From Docker Compose Chaos to Kubernetes Clarity

How a 2023 avalanche of server crashes, a very calm-but-not-calm CEO on Slack, and 40 containers running on pure optimism finally pushed me to learn Kubernetes.

#Kubernetes#Docker#DevOps#Learning

From Docker Compose Chaos to Kubernetes Clarity


Container ships at a busy port — a fitting metaphor for orchestration

Container ships at a busy port — a fitting metaphor for orchestration


It was sometime in 2023. Our platform was collapsing regularly. Not "once in a blue moon" regularly. Not "we should probably look into that" regularly. More like "oh it's Tuesday, must be time for another outage" regularly.

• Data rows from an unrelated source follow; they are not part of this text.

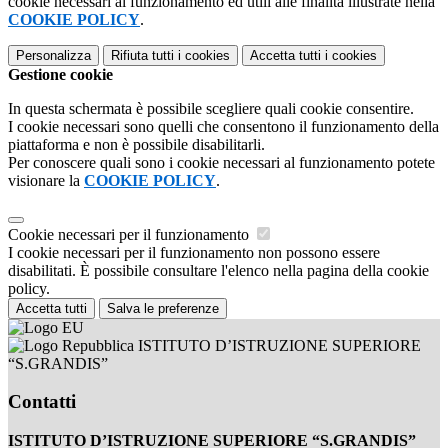
cookie necessari al funzionamento ed utili alle finalità illustrate nella
COOKIE POLICY
.
Personalizza
Rifiuta tutti
i cookies
Accetta tutti
i cookies
Gestione cookie
In questa schermata è possibile scegliere quali cookie consentire.
I cookie necessari sono quelli che consentono il funzionamento della
piattaforma e non è possibile disabilitarli.
Per conoscere quali sono i cookie necessari al funzionamento potete
visionare la
COOKIE POLICY
.
Cookie necessari per il funzionamento
I cookie necessari per il funzionamento non possono essere
disabilitati. È possibile consultare l'elenco nella pagina della cookie
policy.
Accetta tutti
Salva le preferenze
ISTITUTO D’ISTRUZIONE SUPERIORE
“S.GRANDIS”
Contatti
ISTITUTO D’ISTRUZIONE SUPERIORE “S.GRANDIS”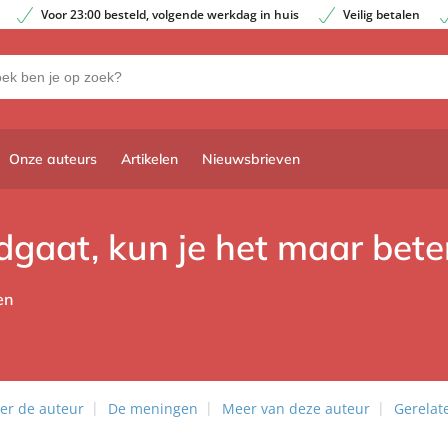
Voor 23:00 besteld, volgende werkdag in huis
Veilig betalen
Onze auteurs
Artikelen
Nieuwsbrieven
odgaat, kun je het maar bet
en
er de auteur
De meningen
Meer van deze auteur
Gerelat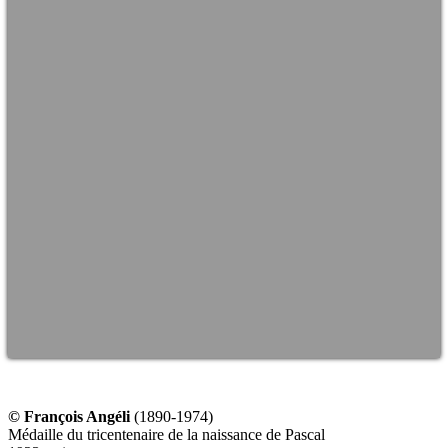
©
François Angéli
(1890-1974)
Médaille du tricentenaire de la naissance de Pascal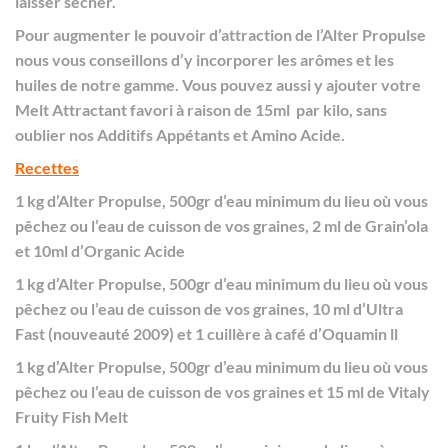
laisser sécher.
Pour augmenter le pouvoir d’attraction de l’Alter Propulse
nous vous conseillons d’y incorporer les arômes et les
huiles de notre gamme. Vous pouvez aussi y ajouter votre
Melt Attractant favori à raison de 15ml par kilo, sans
oublier nos Additifs Appétants et Amino Acide.
Recettes
1 kg d’Alter Propulse, 500gr d’eau minimum du lieu où vous
pêchez ou l’eau de cuisson de vos graines, 2 ml de Grain’ola
et 10ml d’Organic Acide
1 kg d’Alter Propulse, 500gr d’eau minimum du lieu où vous
pêchez ou l’eau de cuisson de vos graines, 10 ml d’Ultra
Fast (nouveauté 2009) et 1 cuillère à café d’Oquamin ll
1 kg d’Alter Propulse, 500gr d’eau minimum du lieu où vous
pêchez ou l’eau de cuisson de vos graines et 15 ml de Vitaly
Fruity Fish Melt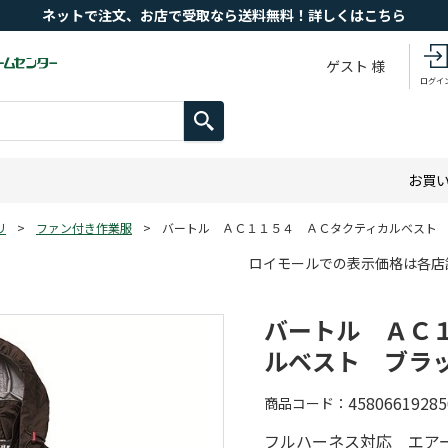
ネットで注文、お店で受取なら送料無料！詳しくはこちら
ゲスト 様
ログイ
お買
リ
>
ファン付き作業服
>
バートル ＡＣ１１５４ ＡＣタクティカルベスト
ロイモールでの表示価格は各店
バートル ＡＣ
ルベスト ブラ
45806619285
商品コード
フルハーネス対応 エア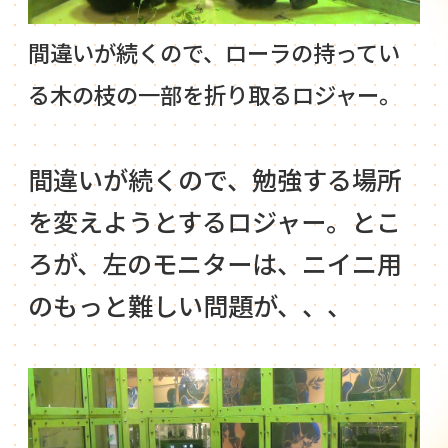
間違いが続くので、ローラの持ってい
る木の枝の一部を折り取るロジャー。
間違いが続くので、勉強する場所
を変えようとするロジャー。とこ
ろが、左のモニターは、ニイニ用
のもっと難しい問題が、、、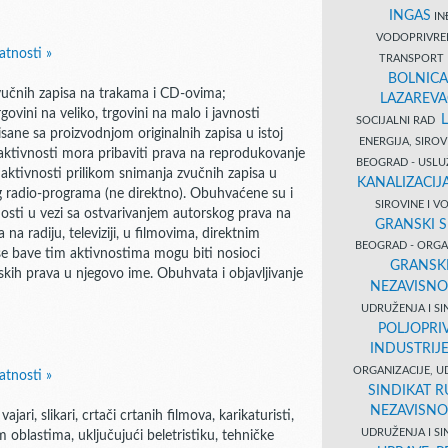
INGAS
INĐ
VODOPRIVR
atnosti »
TRANSPORT 
BOLNICA
vučnih zapisa na trakama i CD-ovima;
LAZAREVA
rgovini na veliko, trgovini na malo i javnosti
SOCIJALNI RAD
risane sa proizvodnjom originalnih zapisa u istoj
ENERGIJA, SIRO
te aktivnosti mora pribaviti prava na reprodukovanje
BEOGRAD - USL
e aktivnosti prilikom snimanja zvučnih zapisa u
KANALIZACIJA
nog radio-programa (ne direktno). Obuhvaćene su i
SIROVINE I 
osti u vezi sa ostvarivanjem autorskog prava na
GRANSKI S
na radiju, televiziji, u filmovima, direktnim
BEOGRAD - ORGAN
se bave tim aktivnostima mogu biti nosioci
GRANSKI
skih prava u njegovo ime. Obuhvata i objavljivanje
NEZAVISNO
UDRUŽENJA I SI
POLJOPRI
INDUSTRIJ
ORGANIZACIJE, U
atnosti »
SINDIKAT R
NEZAVISNO
ri, slikari, crtači crtanih filmova, karikaturisti,
UDRUŽENJA I SI
vim oblastima, uključujući beletristiku, tehničke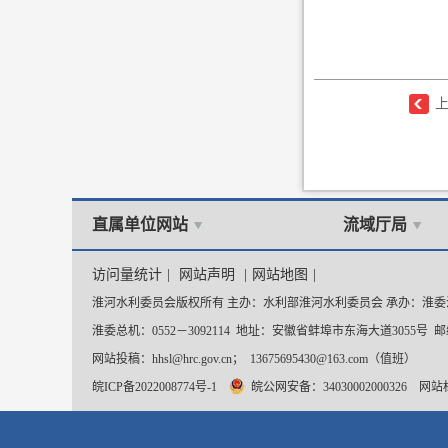
直属单位网站
流域厅局
访问量统计
|
网站声明
|
网站地图
|
淮河水利委员会版权所有 主办：水利部淮河水利委员会 承办：淮
淮委总机：0552－3092114 地址：安徽省蚌埠市东海大道3055号 邮编
网站投稿：hhsl@hrc.gov.cn； 13675695430@163.com（值班）
皖ICP备2022008774号-1
皖公网安备：34030002000326
网站标识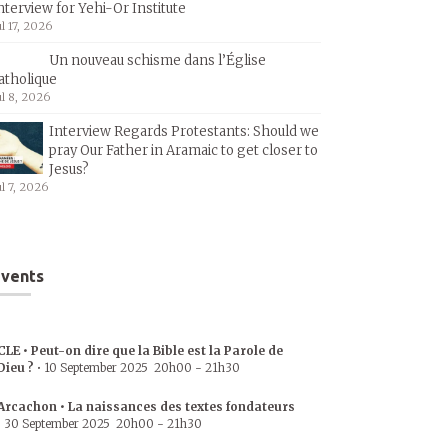
nterview for Yehi-Or Institute
ul 17, 2026
Un nouveau schisme dans l’Église
atholique
ul 8, 2026
Interview Regards Protestants: Should we
pray Our Father in Aramaic to get closer to
Jesus?
ul 7, 2026
vents
CLE • Peut-on dire que la Bible est la Parole de
Dieu ?
•
10 September 2025
20h00
-
21h30
Arcachon • La naissances des textes fondateurs
•
30 September 2025
20h00
-
21h30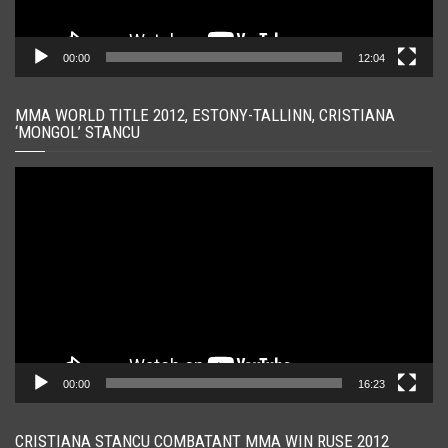
00:00
12:04
MMA WORLD TITLE 2012, ESTONY-TALLINN, CRISTIANA
‘MONGOL’ STANCU
Player
video
00:00
16:23
CRISTIANA STANCU COMBATANT MMA WIN RUSE 2012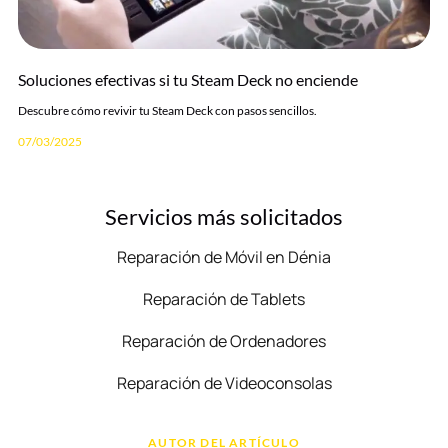
Soluciones efectivas si tu Steam Deck no enciende
Descubre cómo revivir tu Steam Deck con pasos sencillos.
07/03/2025
Servicios más solicitados
Reparación de Móvil en Dénia
Reparación de Tablets
Reparación de Ordenadores
Reparación de Videoconsolas
AUTOR DEL ARTÍCULO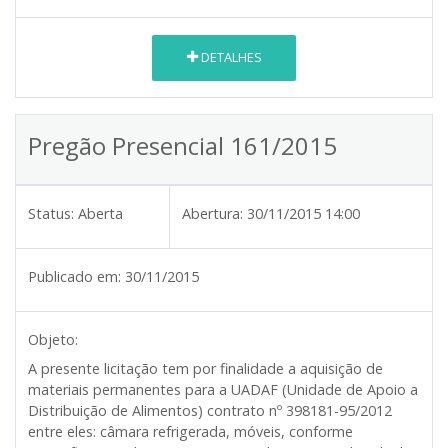
DETALHES
Pregão Presencial 161/2015
Status:
Aberta
Abertura:
30/11/2015 14:00
Publicado em:
30/11/2015
Objeto:
A presente licitação tem por finalidade a aquisição de
materiais permanentes para a UADAF (Unidade de Apoio a
Distribuição de Alimentos) contrato nº 398181-95/2012
entre eles: câmara refrigerada, móveis, conforme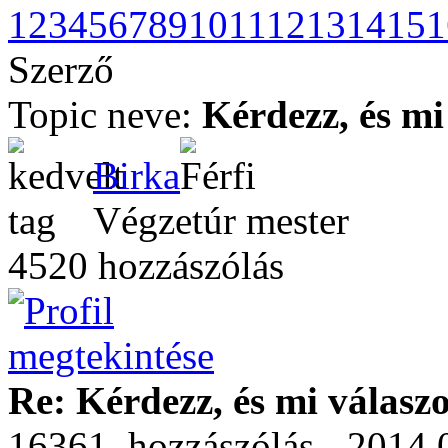
1
2
3
4
5
6
7
8
9
10
11
12
13
14
15
1
Szerző
Topic neve:
Kérdezz, és mi
Birka
Végzetúr mester
4520 hozzászólás
Re: Kérdezz, és mi válasz
16361. hozzászólás - 2014.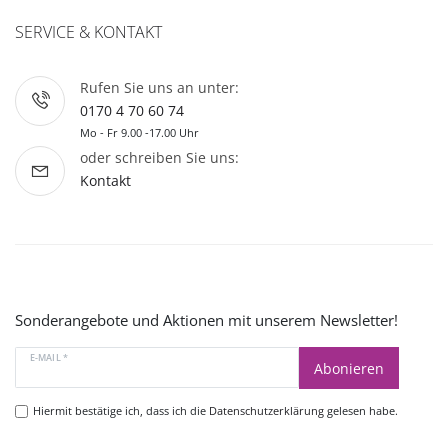
SERVICE & KONTAKT
Rufen Sie uns an unter:
0170 4 70 60 74
Mo - Fr 9.00 -17.00 Uhr
oder schreiben Sie uns:
Kontakt
Sonderangebote und Aktionen mit unserem Newsletter!
E-MAIL *
Abonieren
Hiermit bestätige ich, dass ich die
Datenschutzerklärung
gelesen habe.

A service would go down, the domino effect would start, and the CEO would come through on Slack with that specific kind of message — the one written in complete sentences, no typos, suspiciously calm — asking why the site was unreachable. We were losing customers. The team was running on caffeine and collective despair. Our stand-ups had a recurring item simply called "the crashes." No further elaboration needed. Everyone knew.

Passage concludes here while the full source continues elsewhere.